Collected data

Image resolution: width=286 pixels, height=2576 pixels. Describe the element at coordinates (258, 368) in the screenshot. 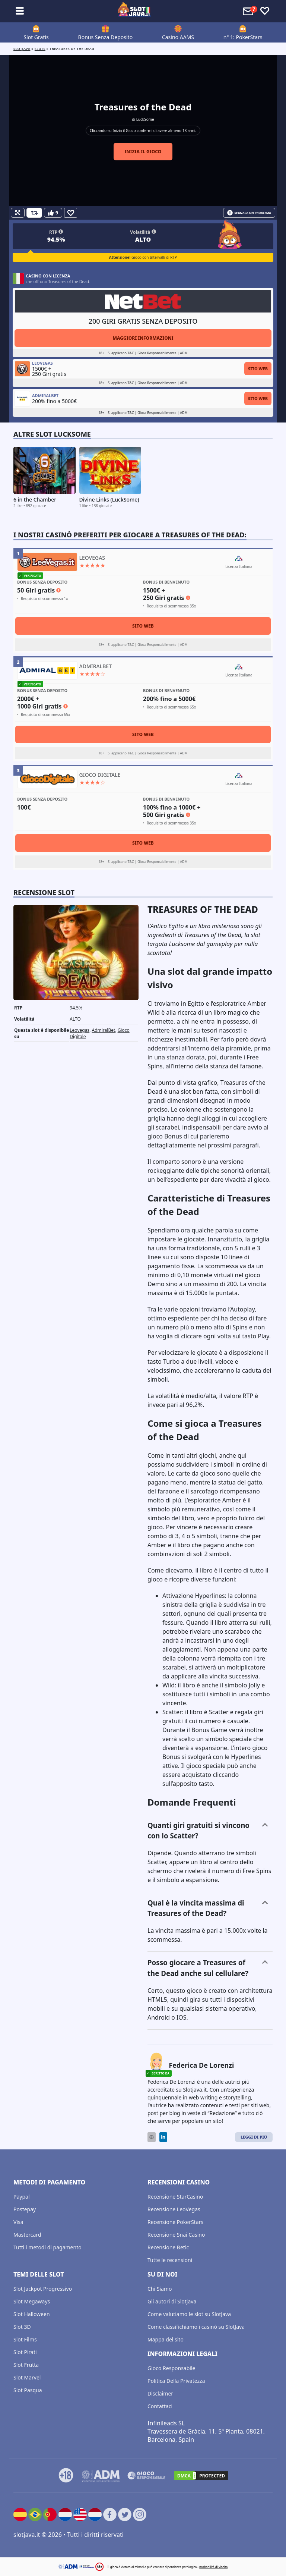

I see `Sito Web` at that location.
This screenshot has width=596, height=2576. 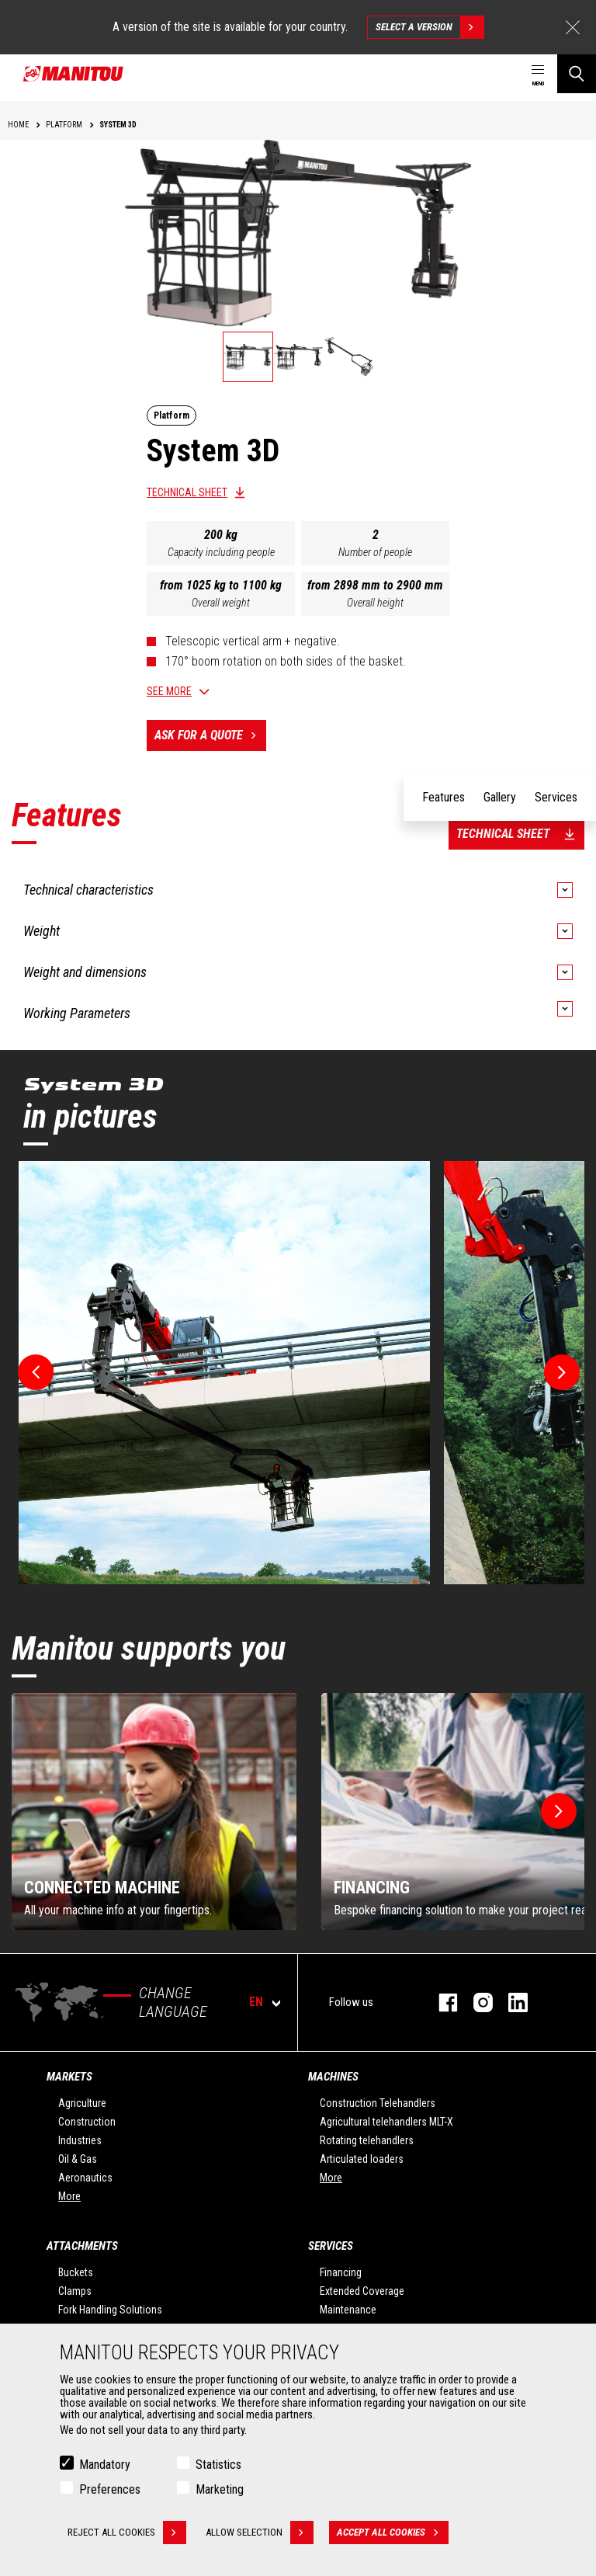 I want to click on Mandatory, so click(x=104, y=2464).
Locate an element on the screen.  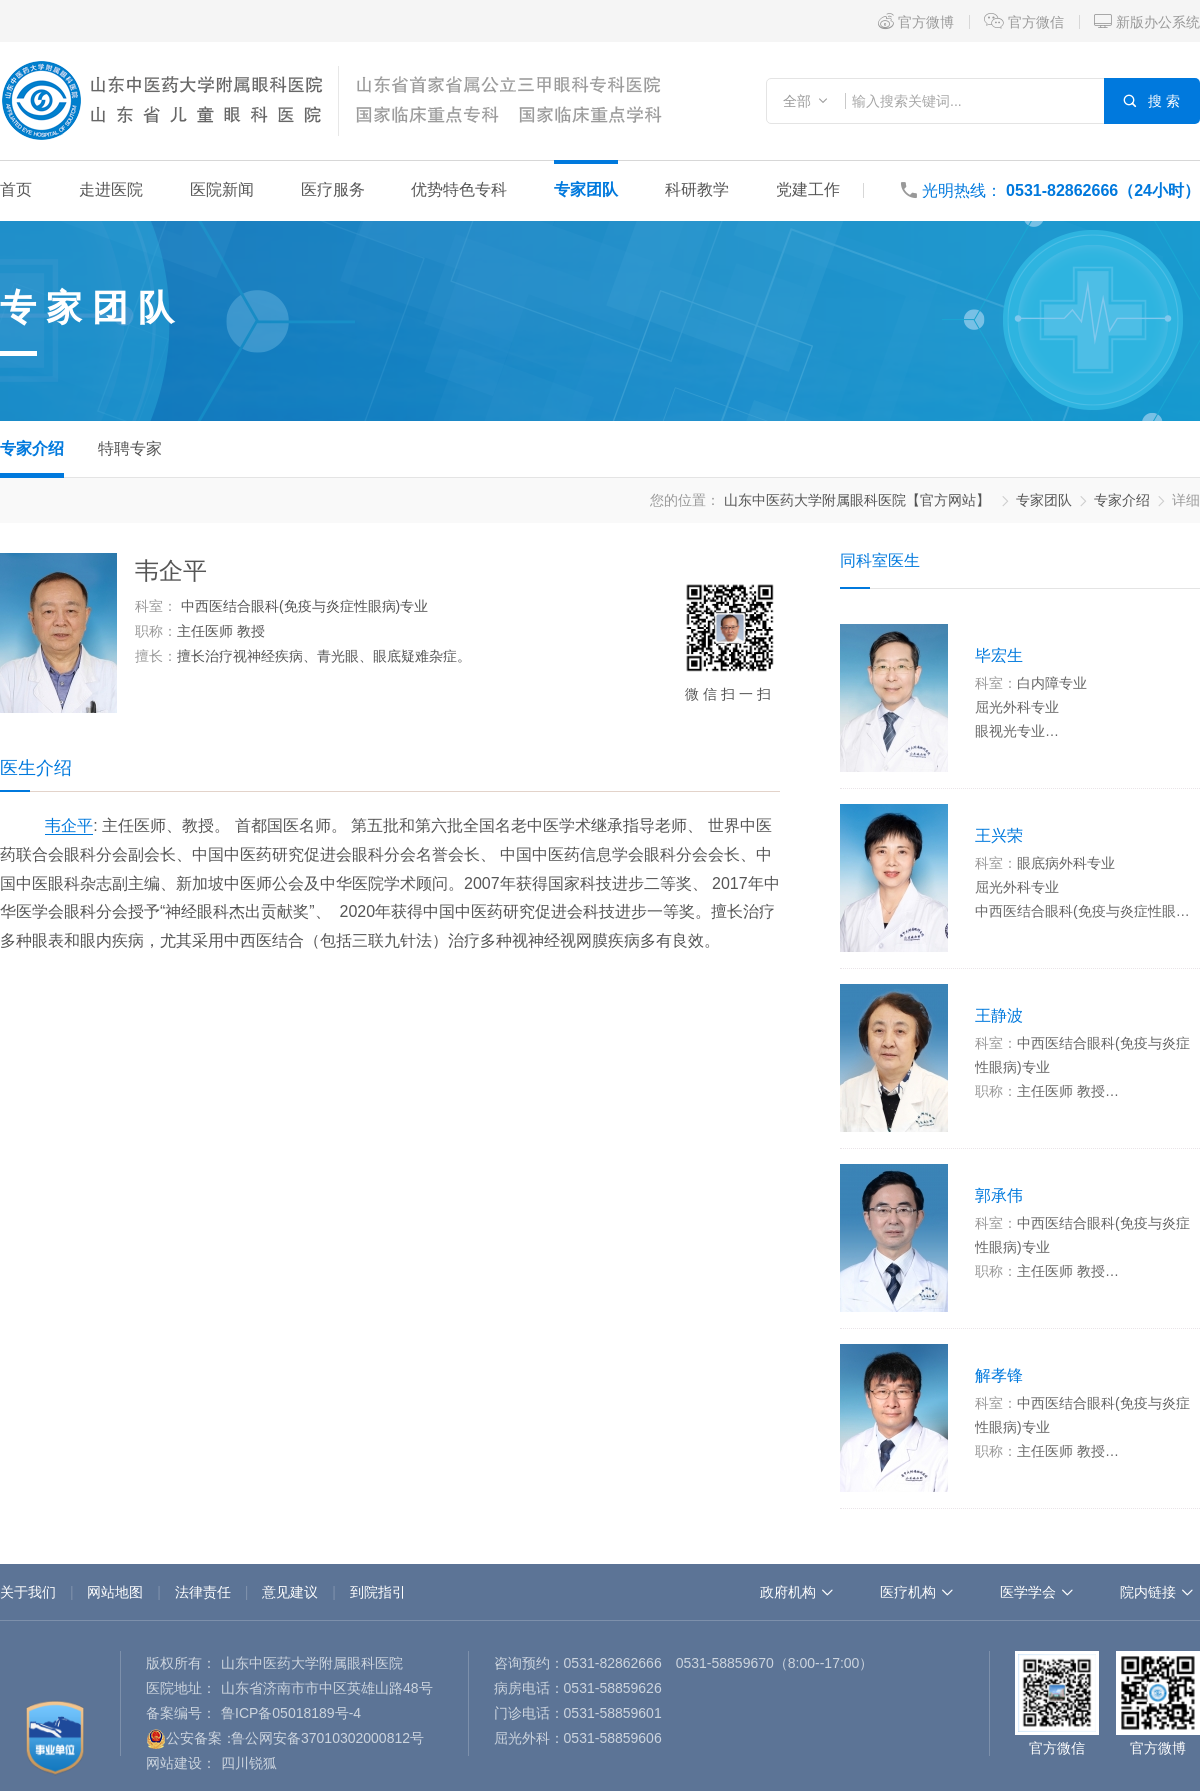
网站地图 is located at coordinates (115, 1592).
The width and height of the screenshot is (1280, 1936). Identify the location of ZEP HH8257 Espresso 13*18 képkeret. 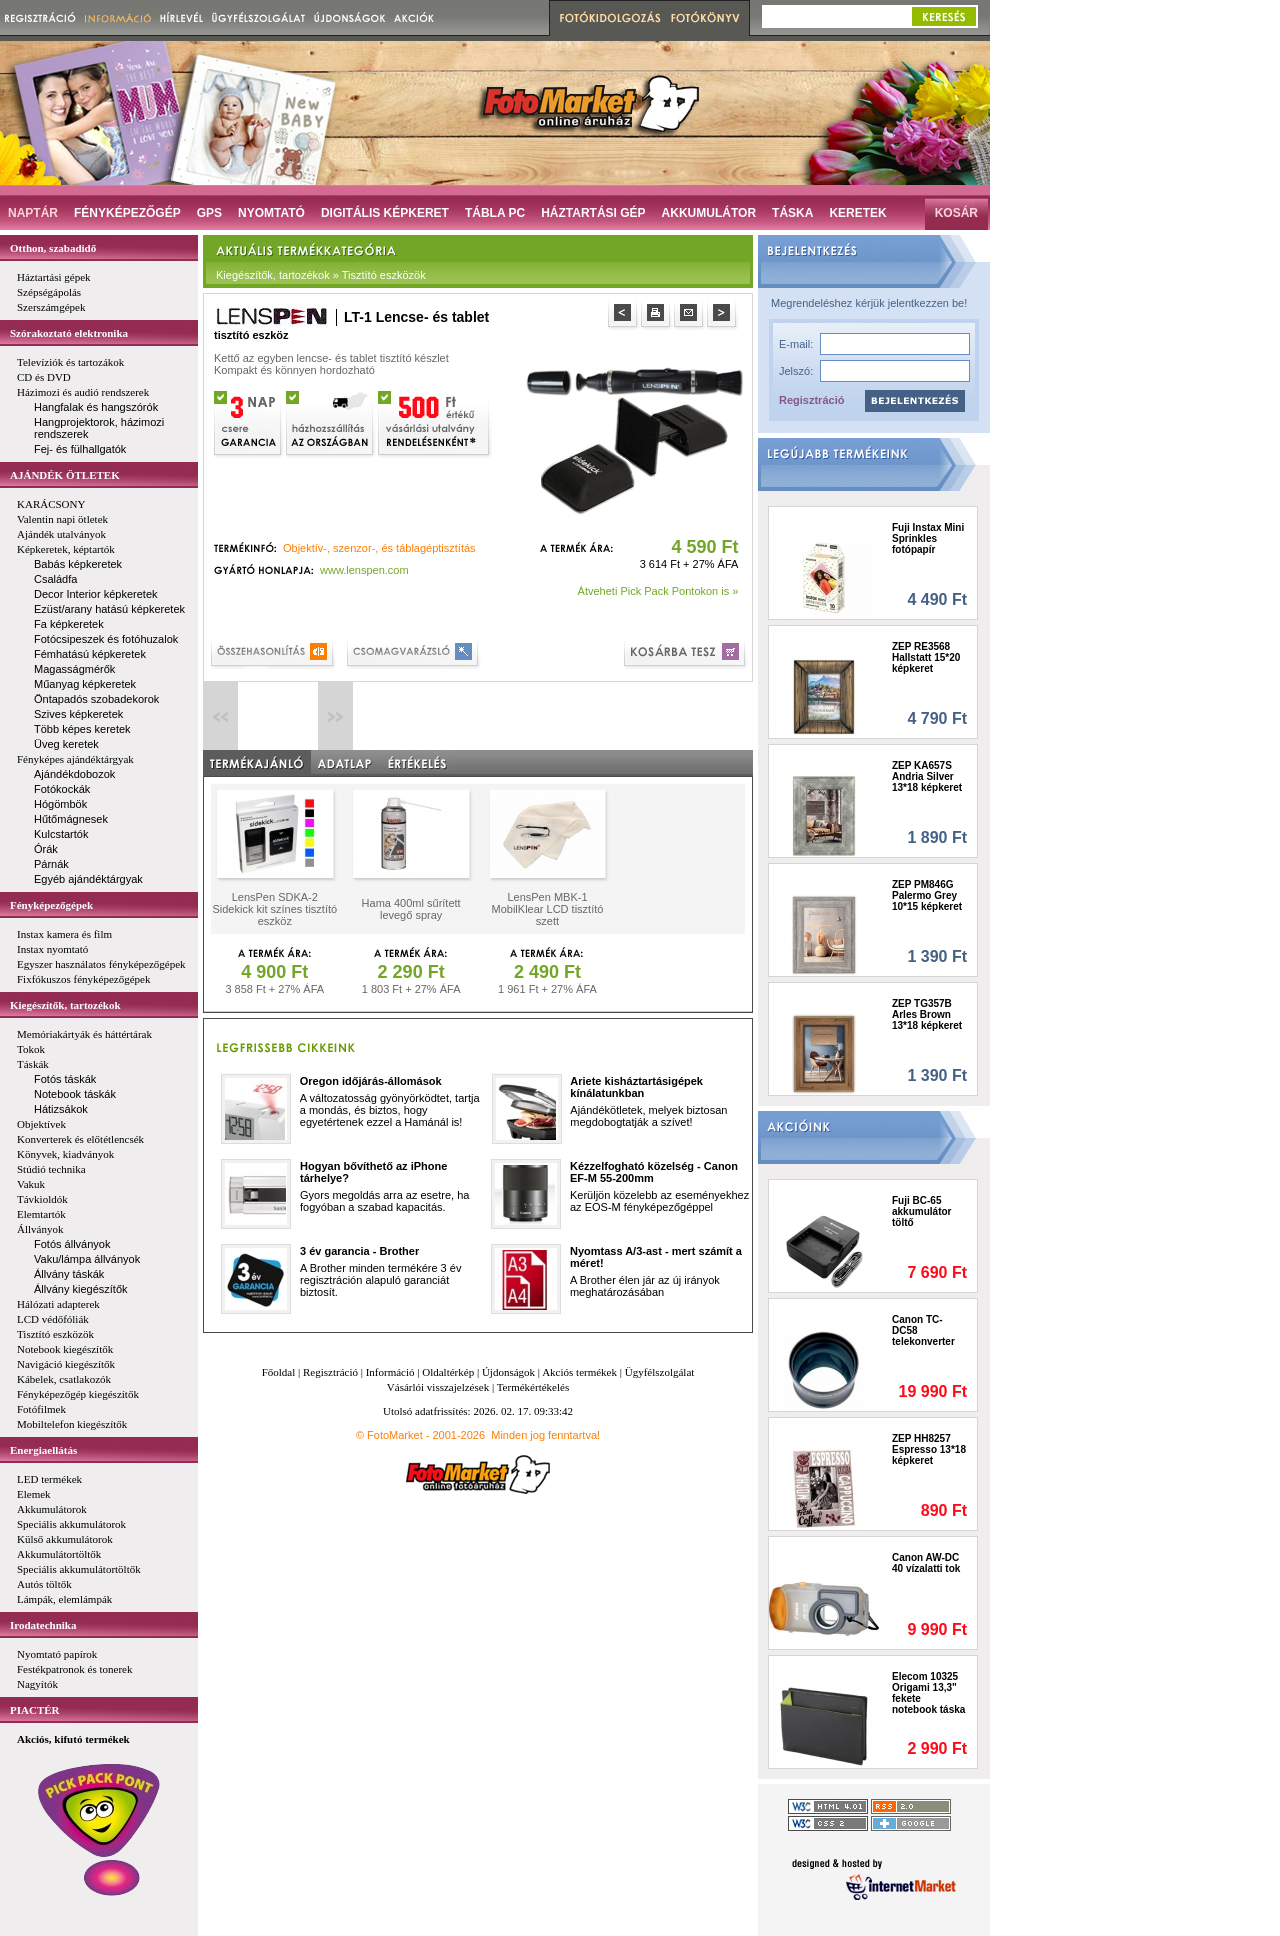
(929, 1449).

INSTRUCTIONS TO FOLLOW>
Please copy exactly, and only, the lines from the one that contains "Locate an element on the screen." through the last line of the data above, omitting all pictures.

WRITTEN ANSWER>
Locate an element on the screen.  
网站地图 is located at coordinates (115, 1592).
The width and height of the screenshot is (1280, 1936). Identify the location of ZEP HH8257 Espresso 13*18 képkeret. 
(929, 1449).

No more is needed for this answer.